▶ _ACTIVITY_
What is needed is every line, exactly as given, from the line containing "Find regions matching" through the end of the data below.

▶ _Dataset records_
────

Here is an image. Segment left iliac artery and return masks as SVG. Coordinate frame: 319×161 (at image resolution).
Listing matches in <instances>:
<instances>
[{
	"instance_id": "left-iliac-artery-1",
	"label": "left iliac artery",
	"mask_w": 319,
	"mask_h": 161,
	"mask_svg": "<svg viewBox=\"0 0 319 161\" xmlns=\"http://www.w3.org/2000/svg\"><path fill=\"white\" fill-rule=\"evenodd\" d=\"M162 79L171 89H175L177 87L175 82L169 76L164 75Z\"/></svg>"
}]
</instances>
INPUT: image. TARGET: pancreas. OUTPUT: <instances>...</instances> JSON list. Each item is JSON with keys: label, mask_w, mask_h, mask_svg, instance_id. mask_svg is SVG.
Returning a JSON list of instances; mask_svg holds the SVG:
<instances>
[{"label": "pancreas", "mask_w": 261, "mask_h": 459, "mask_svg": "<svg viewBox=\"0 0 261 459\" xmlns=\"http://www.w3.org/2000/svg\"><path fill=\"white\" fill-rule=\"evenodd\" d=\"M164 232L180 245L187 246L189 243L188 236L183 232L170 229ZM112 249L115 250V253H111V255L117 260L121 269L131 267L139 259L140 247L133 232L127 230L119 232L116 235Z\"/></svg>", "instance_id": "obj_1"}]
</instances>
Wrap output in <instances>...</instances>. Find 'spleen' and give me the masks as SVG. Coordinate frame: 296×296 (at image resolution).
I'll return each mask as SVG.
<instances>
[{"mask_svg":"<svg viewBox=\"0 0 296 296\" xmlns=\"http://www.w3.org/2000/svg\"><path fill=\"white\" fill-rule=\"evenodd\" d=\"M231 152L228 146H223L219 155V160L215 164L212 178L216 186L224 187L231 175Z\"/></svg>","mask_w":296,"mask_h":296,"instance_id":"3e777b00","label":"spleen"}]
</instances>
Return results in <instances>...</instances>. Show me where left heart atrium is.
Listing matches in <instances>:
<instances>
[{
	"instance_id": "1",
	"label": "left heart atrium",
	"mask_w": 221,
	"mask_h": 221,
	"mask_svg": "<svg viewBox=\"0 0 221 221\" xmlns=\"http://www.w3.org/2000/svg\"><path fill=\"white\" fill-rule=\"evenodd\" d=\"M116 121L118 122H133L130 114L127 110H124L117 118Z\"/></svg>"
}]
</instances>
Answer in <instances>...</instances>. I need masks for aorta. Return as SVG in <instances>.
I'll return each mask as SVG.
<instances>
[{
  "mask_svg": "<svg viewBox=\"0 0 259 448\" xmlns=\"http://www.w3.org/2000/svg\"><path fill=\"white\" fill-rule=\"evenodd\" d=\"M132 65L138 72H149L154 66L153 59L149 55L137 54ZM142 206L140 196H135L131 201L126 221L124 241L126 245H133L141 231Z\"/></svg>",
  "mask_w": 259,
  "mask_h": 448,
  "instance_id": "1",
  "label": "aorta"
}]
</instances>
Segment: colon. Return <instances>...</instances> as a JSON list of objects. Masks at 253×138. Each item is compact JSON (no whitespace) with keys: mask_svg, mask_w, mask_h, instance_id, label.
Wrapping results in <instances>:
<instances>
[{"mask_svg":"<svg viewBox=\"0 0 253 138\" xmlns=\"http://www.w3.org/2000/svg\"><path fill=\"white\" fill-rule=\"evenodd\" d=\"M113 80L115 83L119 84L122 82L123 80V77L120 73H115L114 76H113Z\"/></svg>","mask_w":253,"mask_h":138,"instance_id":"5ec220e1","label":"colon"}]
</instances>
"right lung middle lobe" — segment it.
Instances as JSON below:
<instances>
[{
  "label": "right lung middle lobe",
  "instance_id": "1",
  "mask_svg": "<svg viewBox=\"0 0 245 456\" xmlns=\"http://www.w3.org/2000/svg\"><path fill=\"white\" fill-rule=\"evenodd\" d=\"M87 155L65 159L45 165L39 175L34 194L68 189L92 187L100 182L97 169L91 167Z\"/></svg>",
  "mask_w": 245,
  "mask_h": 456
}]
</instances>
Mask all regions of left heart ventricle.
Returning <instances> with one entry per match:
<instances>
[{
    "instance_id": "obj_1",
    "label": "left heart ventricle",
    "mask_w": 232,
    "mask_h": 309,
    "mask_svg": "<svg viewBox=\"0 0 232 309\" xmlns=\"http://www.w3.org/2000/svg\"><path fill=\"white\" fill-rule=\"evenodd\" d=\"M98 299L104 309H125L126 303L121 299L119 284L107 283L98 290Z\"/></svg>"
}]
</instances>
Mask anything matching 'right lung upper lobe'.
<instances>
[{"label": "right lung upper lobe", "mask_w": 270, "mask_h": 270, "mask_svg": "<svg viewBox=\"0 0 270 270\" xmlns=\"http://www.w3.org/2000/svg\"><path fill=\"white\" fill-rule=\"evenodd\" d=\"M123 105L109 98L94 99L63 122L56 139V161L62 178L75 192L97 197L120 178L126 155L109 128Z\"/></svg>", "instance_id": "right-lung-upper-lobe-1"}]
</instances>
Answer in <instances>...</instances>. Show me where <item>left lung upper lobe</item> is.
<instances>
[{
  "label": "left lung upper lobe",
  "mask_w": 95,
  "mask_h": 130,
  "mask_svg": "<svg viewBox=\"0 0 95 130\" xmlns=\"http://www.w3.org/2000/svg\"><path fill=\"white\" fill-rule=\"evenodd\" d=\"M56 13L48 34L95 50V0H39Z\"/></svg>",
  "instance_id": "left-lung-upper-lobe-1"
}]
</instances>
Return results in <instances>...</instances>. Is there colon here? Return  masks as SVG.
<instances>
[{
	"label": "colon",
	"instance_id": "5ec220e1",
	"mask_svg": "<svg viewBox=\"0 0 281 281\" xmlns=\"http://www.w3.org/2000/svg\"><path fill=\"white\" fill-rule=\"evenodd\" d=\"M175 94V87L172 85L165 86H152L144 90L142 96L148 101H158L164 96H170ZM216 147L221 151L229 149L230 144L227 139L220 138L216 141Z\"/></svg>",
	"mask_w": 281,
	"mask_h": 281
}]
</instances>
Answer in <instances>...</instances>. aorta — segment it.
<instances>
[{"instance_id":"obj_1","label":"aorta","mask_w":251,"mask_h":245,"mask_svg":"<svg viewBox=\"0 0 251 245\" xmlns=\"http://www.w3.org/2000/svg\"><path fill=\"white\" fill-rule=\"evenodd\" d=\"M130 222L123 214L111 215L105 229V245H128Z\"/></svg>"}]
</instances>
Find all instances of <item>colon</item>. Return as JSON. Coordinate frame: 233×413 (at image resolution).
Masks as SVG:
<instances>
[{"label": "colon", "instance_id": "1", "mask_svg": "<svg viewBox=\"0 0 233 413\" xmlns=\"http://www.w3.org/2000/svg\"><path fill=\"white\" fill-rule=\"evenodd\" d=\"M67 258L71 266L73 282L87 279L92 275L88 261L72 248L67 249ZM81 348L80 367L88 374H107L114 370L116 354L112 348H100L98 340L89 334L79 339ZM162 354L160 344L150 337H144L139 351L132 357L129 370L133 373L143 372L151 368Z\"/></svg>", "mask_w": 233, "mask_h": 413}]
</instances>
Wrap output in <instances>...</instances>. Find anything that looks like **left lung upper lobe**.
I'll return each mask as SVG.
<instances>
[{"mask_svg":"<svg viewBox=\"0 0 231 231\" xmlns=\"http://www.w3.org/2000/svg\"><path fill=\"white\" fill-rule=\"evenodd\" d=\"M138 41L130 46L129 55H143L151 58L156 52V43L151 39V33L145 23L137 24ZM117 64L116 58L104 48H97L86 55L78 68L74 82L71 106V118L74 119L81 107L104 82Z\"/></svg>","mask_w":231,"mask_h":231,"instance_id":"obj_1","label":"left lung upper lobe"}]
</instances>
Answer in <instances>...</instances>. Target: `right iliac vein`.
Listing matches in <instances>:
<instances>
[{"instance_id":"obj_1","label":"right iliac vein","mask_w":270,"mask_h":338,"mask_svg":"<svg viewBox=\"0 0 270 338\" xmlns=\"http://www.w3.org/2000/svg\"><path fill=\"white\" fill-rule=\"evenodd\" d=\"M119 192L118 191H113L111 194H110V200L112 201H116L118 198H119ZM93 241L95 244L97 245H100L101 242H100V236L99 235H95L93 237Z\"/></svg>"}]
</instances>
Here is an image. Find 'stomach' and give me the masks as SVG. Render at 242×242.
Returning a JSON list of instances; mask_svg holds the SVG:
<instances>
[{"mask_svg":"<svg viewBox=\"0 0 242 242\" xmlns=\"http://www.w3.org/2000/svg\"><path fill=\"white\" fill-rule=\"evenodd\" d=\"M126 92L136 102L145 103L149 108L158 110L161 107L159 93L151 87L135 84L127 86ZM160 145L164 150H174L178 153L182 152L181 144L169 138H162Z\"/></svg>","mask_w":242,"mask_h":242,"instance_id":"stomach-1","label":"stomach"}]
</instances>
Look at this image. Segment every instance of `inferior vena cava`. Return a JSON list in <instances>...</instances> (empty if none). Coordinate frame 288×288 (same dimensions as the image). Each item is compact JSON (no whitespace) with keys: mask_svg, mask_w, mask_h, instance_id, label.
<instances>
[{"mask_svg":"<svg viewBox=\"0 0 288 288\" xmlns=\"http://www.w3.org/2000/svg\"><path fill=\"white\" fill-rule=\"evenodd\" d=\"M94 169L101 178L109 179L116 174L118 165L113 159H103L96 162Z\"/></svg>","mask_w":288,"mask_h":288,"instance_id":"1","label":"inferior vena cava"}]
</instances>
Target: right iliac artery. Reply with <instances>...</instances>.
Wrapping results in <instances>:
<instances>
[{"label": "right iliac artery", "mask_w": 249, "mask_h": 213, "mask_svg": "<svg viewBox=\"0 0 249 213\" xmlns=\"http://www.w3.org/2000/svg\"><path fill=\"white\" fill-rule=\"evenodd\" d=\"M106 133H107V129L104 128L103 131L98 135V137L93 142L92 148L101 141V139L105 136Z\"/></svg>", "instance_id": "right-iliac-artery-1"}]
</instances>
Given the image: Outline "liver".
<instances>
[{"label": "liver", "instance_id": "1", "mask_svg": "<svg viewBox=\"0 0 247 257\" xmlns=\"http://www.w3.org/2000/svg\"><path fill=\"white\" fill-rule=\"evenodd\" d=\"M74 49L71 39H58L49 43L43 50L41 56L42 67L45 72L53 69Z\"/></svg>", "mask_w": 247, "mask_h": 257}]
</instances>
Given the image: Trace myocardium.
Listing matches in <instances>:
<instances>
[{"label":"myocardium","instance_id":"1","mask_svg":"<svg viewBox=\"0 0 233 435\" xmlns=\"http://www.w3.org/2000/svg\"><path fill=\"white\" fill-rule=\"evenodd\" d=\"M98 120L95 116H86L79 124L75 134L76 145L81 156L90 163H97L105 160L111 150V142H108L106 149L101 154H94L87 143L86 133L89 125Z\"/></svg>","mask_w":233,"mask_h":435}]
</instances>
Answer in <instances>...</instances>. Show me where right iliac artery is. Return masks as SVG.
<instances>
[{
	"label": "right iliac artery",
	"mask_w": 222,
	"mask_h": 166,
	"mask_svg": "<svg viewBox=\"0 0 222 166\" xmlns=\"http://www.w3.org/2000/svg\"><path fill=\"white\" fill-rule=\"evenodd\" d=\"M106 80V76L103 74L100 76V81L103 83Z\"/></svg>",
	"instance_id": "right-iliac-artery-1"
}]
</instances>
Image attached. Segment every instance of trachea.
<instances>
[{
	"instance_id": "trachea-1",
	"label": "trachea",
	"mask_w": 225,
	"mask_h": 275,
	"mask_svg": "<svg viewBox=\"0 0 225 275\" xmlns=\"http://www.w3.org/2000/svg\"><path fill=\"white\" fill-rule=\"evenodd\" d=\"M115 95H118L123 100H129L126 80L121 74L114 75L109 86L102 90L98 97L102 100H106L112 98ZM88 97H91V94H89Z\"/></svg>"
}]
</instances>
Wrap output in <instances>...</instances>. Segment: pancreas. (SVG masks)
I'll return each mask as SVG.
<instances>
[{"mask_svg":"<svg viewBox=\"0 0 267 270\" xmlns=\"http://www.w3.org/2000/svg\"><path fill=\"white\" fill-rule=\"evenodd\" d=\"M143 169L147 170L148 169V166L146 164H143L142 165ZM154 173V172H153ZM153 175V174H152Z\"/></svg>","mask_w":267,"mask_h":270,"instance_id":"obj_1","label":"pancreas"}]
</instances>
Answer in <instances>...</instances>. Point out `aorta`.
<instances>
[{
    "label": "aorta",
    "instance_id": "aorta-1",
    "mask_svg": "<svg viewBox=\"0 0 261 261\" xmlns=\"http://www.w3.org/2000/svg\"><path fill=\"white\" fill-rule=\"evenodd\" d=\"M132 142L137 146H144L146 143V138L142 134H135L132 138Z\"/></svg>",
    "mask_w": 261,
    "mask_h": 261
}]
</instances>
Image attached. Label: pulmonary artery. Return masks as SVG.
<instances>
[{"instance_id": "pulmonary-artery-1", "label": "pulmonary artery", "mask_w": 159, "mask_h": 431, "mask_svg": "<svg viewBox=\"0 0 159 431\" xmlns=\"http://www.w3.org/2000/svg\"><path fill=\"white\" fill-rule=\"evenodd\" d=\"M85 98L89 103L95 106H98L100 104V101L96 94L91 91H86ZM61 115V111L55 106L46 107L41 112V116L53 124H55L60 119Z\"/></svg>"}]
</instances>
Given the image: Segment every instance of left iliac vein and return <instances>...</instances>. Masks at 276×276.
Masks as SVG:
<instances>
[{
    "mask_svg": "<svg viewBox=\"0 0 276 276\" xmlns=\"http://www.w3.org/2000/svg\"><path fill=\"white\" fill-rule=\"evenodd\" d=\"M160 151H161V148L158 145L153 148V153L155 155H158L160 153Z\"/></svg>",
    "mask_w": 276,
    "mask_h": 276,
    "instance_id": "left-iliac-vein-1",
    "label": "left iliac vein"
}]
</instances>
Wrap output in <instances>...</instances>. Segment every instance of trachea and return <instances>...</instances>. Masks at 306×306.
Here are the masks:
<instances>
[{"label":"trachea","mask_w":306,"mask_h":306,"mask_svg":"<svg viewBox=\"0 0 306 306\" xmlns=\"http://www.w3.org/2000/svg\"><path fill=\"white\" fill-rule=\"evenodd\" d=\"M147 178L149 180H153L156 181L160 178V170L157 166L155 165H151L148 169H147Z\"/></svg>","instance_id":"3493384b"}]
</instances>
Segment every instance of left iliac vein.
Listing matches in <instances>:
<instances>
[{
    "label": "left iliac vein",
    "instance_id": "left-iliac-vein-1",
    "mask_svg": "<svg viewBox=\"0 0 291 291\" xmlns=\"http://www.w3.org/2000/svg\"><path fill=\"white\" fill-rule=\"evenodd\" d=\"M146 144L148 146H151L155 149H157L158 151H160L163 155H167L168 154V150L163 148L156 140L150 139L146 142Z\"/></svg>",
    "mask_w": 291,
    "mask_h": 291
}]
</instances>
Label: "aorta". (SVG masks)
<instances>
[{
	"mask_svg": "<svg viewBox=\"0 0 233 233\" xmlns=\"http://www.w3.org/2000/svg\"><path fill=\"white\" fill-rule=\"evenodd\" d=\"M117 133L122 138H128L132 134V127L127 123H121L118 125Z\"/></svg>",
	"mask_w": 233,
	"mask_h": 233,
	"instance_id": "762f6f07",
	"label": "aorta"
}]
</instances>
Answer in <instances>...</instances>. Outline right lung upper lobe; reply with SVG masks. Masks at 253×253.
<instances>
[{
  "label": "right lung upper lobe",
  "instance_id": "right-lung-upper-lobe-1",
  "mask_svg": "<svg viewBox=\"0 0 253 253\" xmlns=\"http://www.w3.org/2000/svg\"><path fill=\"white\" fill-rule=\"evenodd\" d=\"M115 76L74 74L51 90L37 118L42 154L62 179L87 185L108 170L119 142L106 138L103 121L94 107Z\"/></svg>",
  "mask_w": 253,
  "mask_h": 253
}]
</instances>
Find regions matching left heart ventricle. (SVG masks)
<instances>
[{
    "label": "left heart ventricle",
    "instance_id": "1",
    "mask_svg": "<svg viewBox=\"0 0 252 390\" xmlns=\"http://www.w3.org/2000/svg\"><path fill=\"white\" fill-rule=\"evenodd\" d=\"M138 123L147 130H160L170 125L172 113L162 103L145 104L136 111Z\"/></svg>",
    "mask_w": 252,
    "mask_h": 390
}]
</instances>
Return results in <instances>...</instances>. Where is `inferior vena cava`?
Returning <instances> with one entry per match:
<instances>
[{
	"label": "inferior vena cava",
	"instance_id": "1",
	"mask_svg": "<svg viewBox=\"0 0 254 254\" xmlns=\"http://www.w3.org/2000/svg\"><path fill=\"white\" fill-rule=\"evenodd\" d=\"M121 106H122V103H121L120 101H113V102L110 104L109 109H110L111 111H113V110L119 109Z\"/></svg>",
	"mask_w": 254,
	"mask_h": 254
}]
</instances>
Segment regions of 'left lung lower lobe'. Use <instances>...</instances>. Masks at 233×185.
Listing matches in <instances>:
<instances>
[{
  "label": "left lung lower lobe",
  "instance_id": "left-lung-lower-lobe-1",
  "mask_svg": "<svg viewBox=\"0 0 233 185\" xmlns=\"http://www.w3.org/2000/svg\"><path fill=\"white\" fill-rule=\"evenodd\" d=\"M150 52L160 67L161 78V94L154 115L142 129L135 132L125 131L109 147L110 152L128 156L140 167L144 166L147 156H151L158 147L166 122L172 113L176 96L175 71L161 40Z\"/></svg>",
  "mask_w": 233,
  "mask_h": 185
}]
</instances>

────

▶ _ANSWER SECTION_
Find regions matching left heart ventricle. (SVG masks)
<instances>
[{
    "label": "left heart ventricle",
    "instance_id": "1",
    "mask_svg": "<svg viewBox=\"0 0 252 390\" xmlns=\"http://www.w3.org/2000/svg\"><path fill=\"white\" fill-rule=\"evenodd\" d=\"M138 123L147 130H160L170 125L172 113L162 103L145 104L136 111Z\"/></svg>",
    "mask_w": 252,
    "mask_h": 390
}]
</instances>
Return results in <instances>...</instances>. Where is `inferior vena cava`?
Returning <instances> with one entry per match:
<instances>
[{
	"label": "inferior vena cava",
	"instance_id": "1",
	"mask_svg": "<svg viewBox=\"0 0 254 254\" xmlns=\"http://www.w3.org/2000/svg\"><path fill=\"white\" fill-rule=\"evenodd\" d=\"M121 106H122V103H121L120 101H113V102L110 104L109 109H110L111 111H113V110L119 109Z\"/></svg>",
	"mask_w": 254,
	"mask_h": 254
}]
</instances>
Segment regions of 'left lung lower lobe'. Use <instances>...</instances>. Masks at 233×185.
Listing matches in <instances>:
<instances>
[{
  "label": "left lung lower lobe",
  "instance_id": "left-lung-lower-lobe-1",
  "mask_svg": "<svg viewBox=\"0 0 233 185\" xmlns=\"http://www.w3.org/2000/svg\"><path fill=\"white\" fill-rule=\"evenodd\" d=\"M150 52L160 67L161 78V94L154 115L142 129L135 132L125 131L109 147L110 152L128 156L140 167L144 166L147 156H151L158 147L166 122L172 113L176 96L175 71L161 40Z\"/></svg>",
  "mask_w": 233,
  "mask_h": 185
}]
</instances>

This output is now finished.